Neural networks are all the rage right now with increasing numbers of hackers, students, researchers, and businesses getting involved. The last resurgence was in the 80s and 90s, when there was little or no World Wide Web and few neural network tools. The current resurgence started around 2006. From a hacker’s perspective, what tools and other resources were available back then, what’s available now, and what should we expect for the future? For myself, a GPU on the Raspberry Pi would be nice.
The 80s and 90s
For the young’uns reading this who wonder how us old geezers managed to do anything before the World Wide Web, hardcopy magazines played a big part in making us aware of new things. And so it was Scientific American magazine’s September 1992 special issue on Mind and Brain that introduced me to neural networks, both the biological and artificial kinds.
Back then you had the option of writing your own neural networks from scratch or ordering source code from someone else, which you’d receive on a floppy diskette in the mail. I even ordered a floppy from The Amateur Scientist column of that Scientific American issue. You could also buy a neural network library that would do all the low-level, complex math for you. There was also a free simulator called Xerion from the University of Toronto.
Keeping an eye on the bookstore Science sections did turn up the occasional book on the subject. The classic was the two-volume Explorations in Parallel Distributed Processing, by Rumelhart, McClelland et al. A favorite of mine was Neural Computation and Self-Organizing Maps: An Introduction, useful if you were interested in neural networks controlling a robot arm.
There were also short courses and conferences you could attend. The conference I attended in 1994 was a free two-day one put on by Geoffrey Hinton, then of the University of Toronto, both then and now a leader in the field. The best reputed annual conference at the time was the Neural Information Processing System conference, still going strong today.
And lastly, I recall combing the libraries for published papers. My stack of conference papers and course handouts, photocopied articles, and handwritten notes from that period is around 3″ thick.
Then things went relatively quiet. While neural networks had found use in a few applications, they hadn’t lived up to their hype and from the perspective of the world, outside of a limited research community, they ceased to matter. Things remained quiet as gradual improvements were made, along with a few breakthroughs, and then finally around 2006 they exploded on the world again.
The Present Arrives
We’re focusing on tools here but briefly, those breakthroughs were mainly:
- new techniques for training networks that go more than three or four layers deep, now called deep neural networks
- the use of GPUs (Graphics Processing Units) to speed up training
- the availability of training data containing large numbers of samples
Neural Network Frameworks
There are now numerous neural network libraries, usually called frameworks, available for download for free with various licenses, many of them open source frameworks. Most of the more popular ones allow you to run your neural networks on GPUs, and are flexible enough to support most types of networks.
Here are most of the more popular ones. They all have GPU support except for FNN.
Languages: Python, C++ is in the works
TensorFlow is Google’s latest neural network framework. It’s designed for distributing networks across multiple machines and GPUs.
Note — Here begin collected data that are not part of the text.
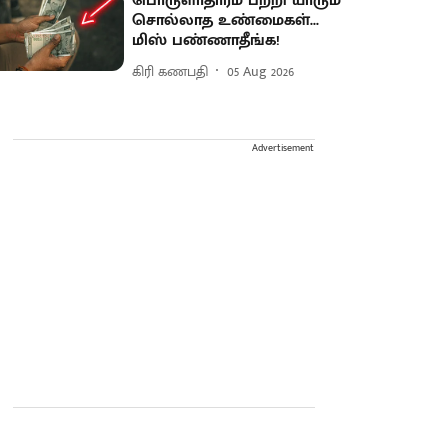
பொருளாதாரம் பற்றி யாரும்
சொல்லாத உண்மைகள்...
மிஸ் பண்ணாதீங்க!
கிரி கணபதி
05 Aug 2026
Advertisement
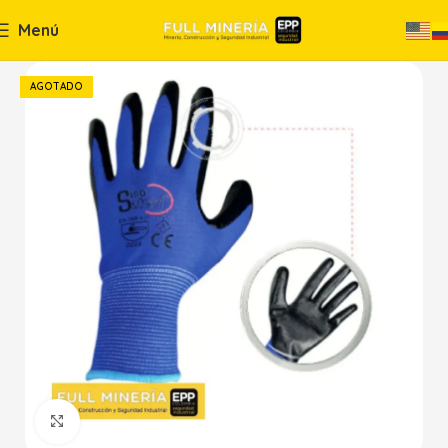
Menú
AGOTADO
Haga Click para agrandar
It can be considered a low-level one, offering great flexibility but also a larger learning curve than high-level ones like Keras and TFLearn, both talked about below. However, they are working on producing a version of Keras integrated in TensorFlow.
This is an open source library for doing efficient numerical computations involving multi-dimensional arrays. It’s from the University of Montreal, and runs on Windows, Linux and OS-X. Theano has been around for a long time, 0.1 having been released in 2009.
Languages: Command line, Python, and MATLAB
Caffe is developed by Berkeley AI Research and community contributors. Models can be defined in a plain text file and then processed using a command line tool. There are also Python and MATLAB interfaces. For example, you can define your model in a plain text file, give details on how to train it in a second plain text file called a solver, and then pass these to the caffe command line tool which will then train a neural network. You can then load this trained net using a Python program and use it to do something, image classification for example.
Languages: Python, C++, C#
This is the Microsoft Cognitive Toolkit (CNTK) and runs on Windows and Linux. They’re currently working on a version to be used with Keras.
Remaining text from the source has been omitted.